Replication Requirements

This tutorial leverages the data provided in the harrypotter package. I constructed this package to supply the first seven novels in the Harry Potter series to illustrate text mining and analysis capabilities. You can load the harrypotter package with the following:

if (packageVersion("devtools") < 1.6) {
  install.packages("devtools")
}

devtools::install_github("bradleyboehmke/harrypotter")
library(tidyverse)      # data manipulation & plotting
library(stringr)        # text cleaning and regular expressions
library(tidytext)       # provides additional text mining functions
library(harrypotter)    # provides the first seven novels of the Harry Potter series

The seven novels we are working with, and are provided by the harrypotter package, include:

  • philosophers_stone: Harry Potter and the Philosophers Stone (1997)
  • chamber_of_secrets: Harry Potter and the Chamber of Secrets (1998)
  • prisoner_of_azkaban: Harry Potter and the Prisoner of Azkaban (1999)
  • goblet_of_fire: Harry Potter and the Goblet of Fire (2000)
  • order_of_the_phoenix: Harry Potter and the Order of the Phoenix (2003)
  • half_blood_prince: Harry Potter and the Half-Blood Prince (2005)
  • deathly_hallows: Harry Potter and the Deathly Hallows (2007)

Each text is in a character vector with each element representing a single chapter. For instance, the following illustrates the raw text of the first two chapters of the philosophers_stone:

philosophers_stone[1:2]
## [1] "THE BOY WHO LIVED  Mr. and Mrs. Dursley, of number four, Privet Drive, were proud to say that they 
## were perfectly normal, thank you very much. They were the last people you'd expect to be involved in anything 
## strange or mysterious, because they just didn't hold with such nonsense.  Mr. Dursley was the director of a 
## firm called Grunnings, which made drills. He was a big, beefy man with hardly any neck, although he did have a 
## very large mustache. Mrs. Dursley was thin and blonde and had nearly twice the usual amount of neck, which came
## in very useful as she spent so much of her time craning over garden fences, spying on the neighbors. The 
## Dursleys had a small son called Dudley and in their opinion there was no finer boy anywhere.  The Dursleys 
## had everything they wanted, but they also had a secret, and their greatest fear was that somebody would 
## discover it. They didn't think they could bear it if anyone found out about the Potters. Mrs. Potter was Mrs. 
## Dursley's sister, but they hadn'... <truncated>
## [2] "THE VANISHING GLASS  Nearly ten years had passed since the Dursleys had woken up to find their nephew on
## the front step, but Privet Drive had hardly changed at all. The sun rose on the same tidy front gardens and lit
## up the brass number four on the Dursleys' front door; it crept into their living room, which was almost exactly
## the same as it had been on the night when Mr. Dursley had seen that fateful news report about the owls. Only
## the photographs on the mantelpiece really showed how much time had passed. Ten years ago, there had been lots
## of pictures of what looked like a large pink beach ball wearing different-colored bonnets -- but Dudley Dursley
## was no longer a baby, and now the photographs showed a large blond boy riding his first bicycle, on a carousel 
## at the fair, playing a computer game with his father, being hugged and kissed by his mother. The room held no
## sign at all that another boy lived in the house, too.  Yet Harry Potter was still there, asleep at the
## moment, but no... <truncated>

Tidying DTM & DFMs

One of the most common structures that text mining packages work with is the document-term matrix (or DTM). This is a matrix where:

  • each row represents one document (such as a book or article),
  • each column represents one term, and
  • each value (typically) contains the number of appearances of that term in that document.
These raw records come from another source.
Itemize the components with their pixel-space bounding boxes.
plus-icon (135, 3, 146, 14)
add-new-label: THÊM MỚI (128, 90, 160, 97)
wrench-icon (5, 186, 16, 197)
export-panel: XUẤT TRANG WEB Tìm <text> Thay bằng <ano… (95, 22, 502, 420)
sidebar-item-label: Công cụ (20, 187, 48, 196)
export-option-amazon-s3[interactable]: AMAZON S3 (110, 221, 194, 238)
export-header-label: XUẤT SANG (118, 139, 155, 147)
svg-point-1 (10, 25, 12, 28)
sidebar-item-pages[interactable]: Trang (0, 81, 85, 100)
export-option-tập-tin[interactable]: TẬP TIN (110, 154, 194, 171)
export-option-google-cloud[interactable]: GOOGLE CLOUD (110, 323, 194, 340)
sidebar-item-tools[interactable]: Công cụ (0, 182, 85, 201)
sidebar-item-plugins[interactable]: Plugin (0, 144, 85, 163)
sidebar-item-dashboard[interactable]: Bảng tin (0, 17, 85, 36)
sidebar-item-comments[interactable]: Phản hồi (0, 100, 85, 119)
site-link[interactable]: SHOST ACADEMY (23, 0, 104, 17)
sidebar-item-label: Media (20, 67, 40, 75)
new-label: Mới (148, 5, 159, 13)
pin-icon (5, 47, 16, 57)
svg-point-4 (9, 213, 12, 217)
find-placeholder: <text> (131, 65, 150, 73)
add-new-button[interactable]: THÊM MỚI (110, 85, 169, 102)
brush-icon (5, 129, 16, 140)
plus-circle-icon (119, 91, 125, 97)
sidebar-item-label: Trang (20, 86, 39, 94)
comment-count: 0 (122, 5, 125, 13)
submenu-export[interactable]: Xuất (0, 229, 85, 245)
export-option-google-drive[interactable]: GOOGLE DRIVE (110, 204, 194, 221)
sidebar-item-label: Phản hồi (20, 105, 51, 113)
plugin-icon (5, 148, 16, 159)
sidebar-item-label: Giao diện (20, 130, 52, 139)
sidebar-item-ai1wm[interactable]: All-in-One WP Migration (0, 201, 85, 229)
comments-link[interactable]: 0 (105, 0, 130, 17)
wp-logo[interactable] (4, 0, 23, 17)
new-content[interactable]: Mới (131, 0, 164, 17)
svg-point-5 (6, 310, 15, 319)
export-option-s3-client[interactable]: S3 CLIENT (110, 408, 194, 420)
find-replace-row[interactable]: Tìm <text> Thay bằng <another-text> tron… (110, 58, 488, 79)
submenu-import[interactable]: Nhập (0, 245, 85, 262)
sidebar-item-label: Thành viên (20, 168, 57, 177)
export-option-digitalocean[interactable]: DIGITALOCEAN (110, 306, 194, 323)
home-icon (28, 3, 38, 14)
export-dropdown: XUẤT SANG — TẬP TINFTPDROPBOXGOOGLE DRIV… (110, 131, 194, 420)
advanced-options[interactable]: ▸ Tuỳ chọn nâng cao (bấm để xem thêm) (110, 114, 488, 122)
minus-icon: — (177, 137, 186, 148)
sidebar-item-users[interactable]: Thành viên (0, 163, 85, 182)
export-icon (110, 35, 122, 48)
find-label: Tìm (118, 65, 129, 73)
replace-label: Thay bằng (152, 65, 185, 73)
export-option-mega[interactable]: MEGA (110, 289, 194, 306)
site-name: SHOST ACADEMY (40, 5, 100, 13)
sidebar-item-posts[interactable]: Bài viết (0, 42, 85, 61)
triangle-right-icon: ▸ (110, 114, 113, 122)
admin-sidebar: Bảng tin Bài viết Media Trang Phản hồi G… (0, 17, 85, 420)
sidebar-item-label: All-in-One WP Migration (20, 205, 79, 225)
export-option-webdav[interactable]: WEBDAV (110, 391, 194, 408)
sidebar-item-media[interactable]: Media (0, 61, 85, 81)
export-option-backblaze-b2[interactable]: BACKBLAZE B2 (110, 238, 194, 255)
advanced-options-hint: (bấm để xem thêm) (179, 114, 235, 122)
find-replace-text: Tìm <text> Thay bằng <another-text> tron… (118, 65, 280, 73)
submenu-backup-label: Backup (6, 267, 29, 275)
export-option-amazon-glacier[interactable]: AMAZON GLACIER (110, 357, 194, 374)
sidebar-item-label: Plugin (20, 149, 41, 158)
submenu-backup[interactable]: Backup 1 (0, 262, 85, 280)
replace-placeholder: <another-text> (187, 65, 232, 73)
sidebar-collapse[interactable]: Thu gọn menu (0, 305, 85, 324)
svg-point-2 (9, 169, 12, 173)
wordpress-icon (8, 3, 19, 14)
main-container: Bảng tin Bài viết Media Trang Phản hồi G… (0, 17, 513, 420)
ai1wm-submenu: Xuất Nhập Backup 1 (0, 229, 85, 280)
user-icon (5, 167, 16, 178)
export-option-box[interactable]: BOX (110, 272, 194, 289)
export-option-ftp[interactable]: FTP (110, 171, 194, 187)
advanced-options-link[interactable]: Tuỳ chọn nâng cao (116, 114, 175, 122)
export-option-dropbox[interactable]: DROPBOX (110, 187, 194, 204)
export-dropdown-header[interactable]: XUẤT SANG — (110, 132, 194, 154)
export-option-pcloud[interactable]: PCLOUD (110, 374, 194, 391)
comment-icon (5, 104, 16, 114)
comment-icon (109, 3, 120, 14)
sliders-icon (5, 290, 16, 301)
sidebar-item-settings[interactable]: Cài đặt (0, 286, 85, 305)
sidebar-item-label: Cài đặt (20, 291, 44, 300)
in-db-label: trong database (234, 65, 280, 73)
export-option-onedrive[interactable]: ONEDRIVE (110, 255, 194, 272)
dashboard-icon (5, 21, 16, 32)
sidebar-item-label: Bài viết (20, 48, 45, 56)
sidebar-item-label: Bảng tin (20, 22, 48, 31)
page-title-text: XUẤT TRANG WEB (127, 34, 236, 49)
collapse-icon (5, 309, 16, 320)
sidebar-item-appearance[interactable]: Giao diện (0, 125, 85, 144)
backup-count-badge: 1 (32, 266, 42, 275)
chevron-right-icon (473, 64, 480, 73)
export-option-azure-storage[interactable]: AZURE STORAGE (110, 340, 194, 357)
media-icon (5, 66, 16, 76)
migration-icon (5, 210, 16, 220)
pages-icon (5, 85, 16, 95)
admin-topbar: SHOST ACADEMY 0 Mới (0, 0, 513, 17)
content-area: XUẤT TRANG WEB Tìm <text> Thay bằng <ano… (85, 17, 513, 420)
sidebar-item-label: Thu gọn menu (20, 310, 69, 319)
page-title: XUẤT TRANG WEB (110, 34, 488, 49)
Since most pairings of document and term do not occur (they have the value zero), DTMs are usually implemented as sparse matrices. These objects can be treated as though they were matrices (for example, accessing particular rows and columns), but are stored in a more efficient format. We’ll discuss several implementations of these matrices in this tutorial.

DTM objects cannot be used directly with tidy tools, just as tidy data frames cannot be used as input for most text mining packages. Thus, the tidytext package provides two functions that convert between the two formats.

  • tidy() turns a document-term matrix into a tidy data frame. This function comes from the broom package, which provides similar tidying functions for many statistical models and objects.
  • cast() turns a tidy one-term-per-row data frame into a matrix. tidytext provides three variations of this function, each converting to a different type of matrix: cast_sparse() (converting to a sparse matrix from the Matrix package), cast_dtm() (converting to a DocumentTermMatrix object from tm), and cast_dfm() (converting to a dfm object from quanteda).

As shown in the introductory figure above, a DTM is typically comparable to a tidy data frame after a count or a group_by/summarize that contains counts or another statistic for each combination of a term and document.

Perhaps the most widely used implementation of DTMs in R is the DocumentTermMatrix class in the tm package. Many available text mining datasets are provided in this format. Here, we convert the philosophers_stone data into a DocumentTermMatrix:

library(tm)

ps_dtm <- VectorSource(philosophers_stone) %>%
  VCorpus() %>%
  DocumentTermMatrix(control = list(removePunctuation = TRUE,
                                    removeNumbers = TRUE,
                                    stopwords = TRUE))

inspect(ps_dtm)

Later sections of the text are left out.